"""

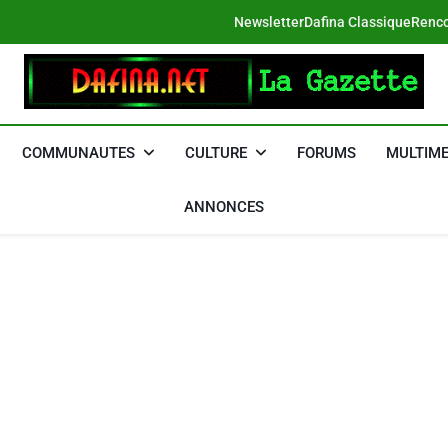
Newsletter
Dafina Classique
Renco
DAFINA
Le Net Des Juifs Du Maroc
COMMUNAUTES
CULTURE
FORUMS
MULTIME
ANNONCES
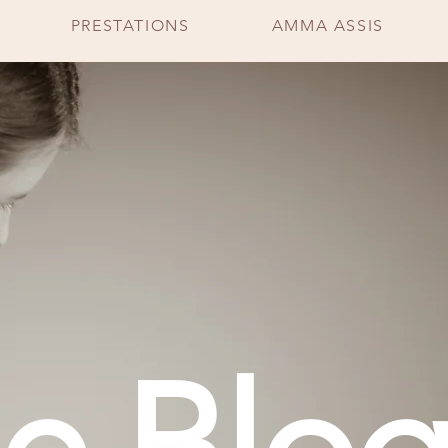
PRESTATIONS
AMMA ASSIS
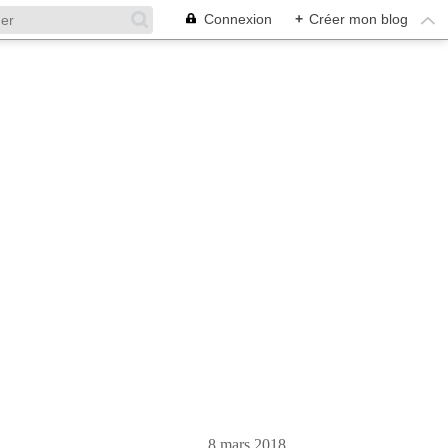
Connexion
+
Créer mon blog
8 mars 2018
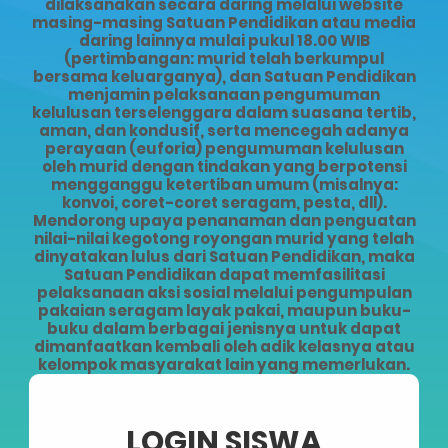
dilaksanakan secara daring melalui website
masing-masing Satuan Pendidikan atau media
daring lainnya mulai pukul 18.00 WIB
(pertimbangan: murid telah berkumpul
bersama keluarganya), dan Satuan Pendidikan
menjamin pelaksanaan pengumuman
kelulusan terselenggara dalam suasana tertib,
aman, dan kondusif, serta mencegah adanya
perayaan (euforia) pengumuman kelulusan
oleh murid dengan tindakan yang berpotensi
mengganggu ketertiban umum (misalnya:
konvoi, coret-coret seragam, pesta, dll).
Mendorong upaya penanaman dan penguatan
nilai-nilai kegotong royongan murid yang telah
dinyatakan lulus dari Satuan Pendidikan, maka
Satuan Pendidikan dapat memfasilitasi
pelaksanaan aksi sosial melalui pengumpulan
pakaian seragam layak pakai, maupun buku-
buku dalam berbagai jenisnya untuk dapat
dimanfaatkan kembali oleh adik kelasnya atau
kelompok masyarakat lain yang memerlukan.
LOGIN SISWA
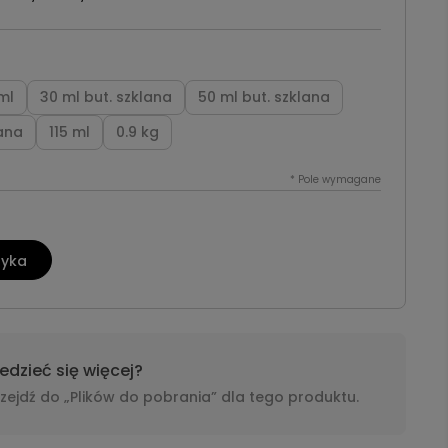
ml
30 ml but. szklana
50 ml but. szklana
lana
115 ml
0.9 kg
*
Pole wymagane
zyka
dzieć się więcej?
i przejdź do „Plików do pobrania” dla tego produktu.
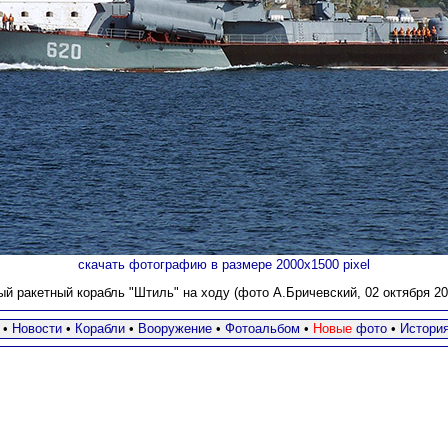
скачать фотографию в размере 2000х1500 pixel
й ракетный корабль "Штиль" на ходу (фото А.Бричевский, 02 октября 200
•
Новости
•
Корабли
•
Вооружение
•
Фотоальбом
•
Новые
фото
•
Истори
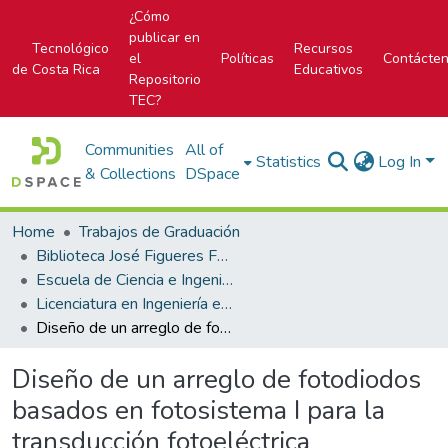
¿Cómo
publicar en
Tecnológico
Recursos
el
Políticas
Contácte
de Costa Rica
Educativos
Repositorio
TEC?
Communities
All of
Statistics
Log In
& Collections
DSpace
Home
Trabajos de Graduación
Biblioteca José Figueres Ferrer
Escuela de Ciencia e Ingeniería de los Materiales
Licenciatura en Ingeniería en Materiales
Diseño de un arreglo de fotodiodos basados en fotosistema I para la transducción fotoeléctrica
Diseño de un arreglo de fotodiodos
basados en fotosistema I para la
transducción fotoeléctrica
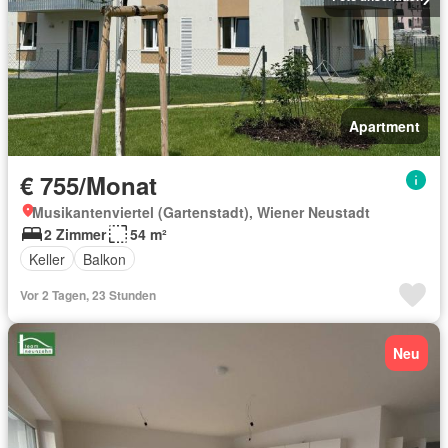
Apartment
€ 755/Monat
Musikantenviertel (Gartenstadt), Wiener Neustadt
2 Zimmer
54 m²
Keller
Balkon
Vor 2 Tagen, 23 Stunden
Neu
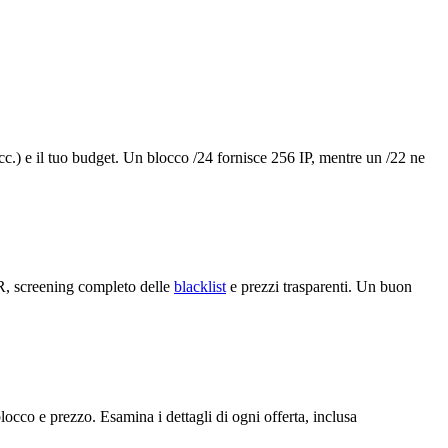
c.) e il tuo budget. Un blocco /24 fornisce 256 IP, mentre un /22 ne
R, screening completo delle
blacklist
e prezzi trasparenti. Un buon
locco e prezzo. Esamina i dettagli di ogni offerta, inclusa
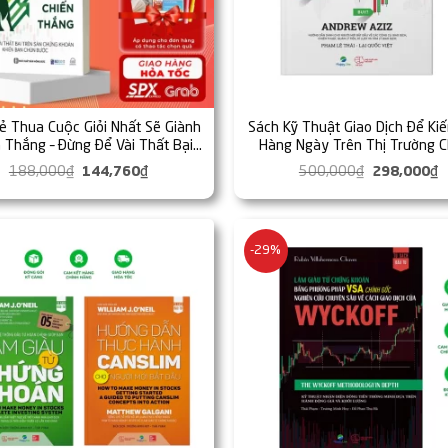
ẻ Thua Cuộc Giỏi Nhất Sẽ Giành
Sách Kỹ Thuật Giao Dịch Để Ki
 Thắng – Đừng Để Vài Thất Bại
Hàng Ngày Trên Thị Trường 
àn Chứng Khoán Khiến Bạn Chùn
Khoán – Day Trade For A Liv
188,000
₫
Giá
144,760
₫
Giá
500,000
₫
Giá
298,000
₫
G
Bước
gốc
hiện
gốc
h
là:
tại
là:
t
188,000₫.
là:
500,000₫.
l
144,760₫.
2
-29%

"""

▶ [Task directions]
Print, exactly and without pictures, the lines from the one holding "й ракетный корабль" through the last line of the entries above, both included.

▶ [Finished exercise]
й ракетный корабль "Штиль" на ходу (фото А.Бричевский, 02 октября 200
•
Новости
•
Корабли
•
Вооружение
•
Фотоальбом
•
Новые
фото
•
Истори
¿Cómo
publicar en
Tecnológico
Recursos
el
Políticas
Contácte
de Costa Rica
Educativos
Repositorio
TEC?
Communities
All of
Statistics
Log In
& Collections
DSpace
Home
Trabajos de Graduación
Biblioteca José Figueres Ferrer
Escuela de Ciencia e Ingeniería de los Materiales
Licenciatura en Ingeniería en Materiales
Diseño de un arreglo de fotodiodos basados en fotosistema I para la transducción fotoeléctrica
Diseño de un arreglo de fotodiodos
basados en fotosistema I para la
transducción fotoeléctrica
Apartment
€ 755/Monat
Musikantenviertel (Gartenstadt), Wiener Neustadt
2 Zimmer
54 m²
Keller
Balkon
Vor 2 Tagen, 23 Stunden
Neu
c.) e il tuo budget. Un blocco /24 fornisce 256 IP, mentre un /22 ne
R, screening completo delle
blacklist
e prezzi trasparenti. Un buon
locco e prezzo. Esamina i dettagli di ogni offerta, inclusa
ẻ Thua Cuộc Giỏi Nhất Sẽ Giành
Sách Kỹ Thuật Giao Dịch Để Ki
 Thắng – Đừng Để Vài Thất Bại
Hàng Ngày Trên Thị Trường 
àn Chứng Khoán Khiến Bạn Chùn
Khoán – Day Trade For A Liv
188,000
₫
Giá
144,760
₫
Giá
500,000
₫
Giá
298,000
₫
G
Bước
gốc
hiện
gốc
h
là:
tại
là:
t
188,000₫.
là:
500,000₫.
l
144,760₫.
2
-29%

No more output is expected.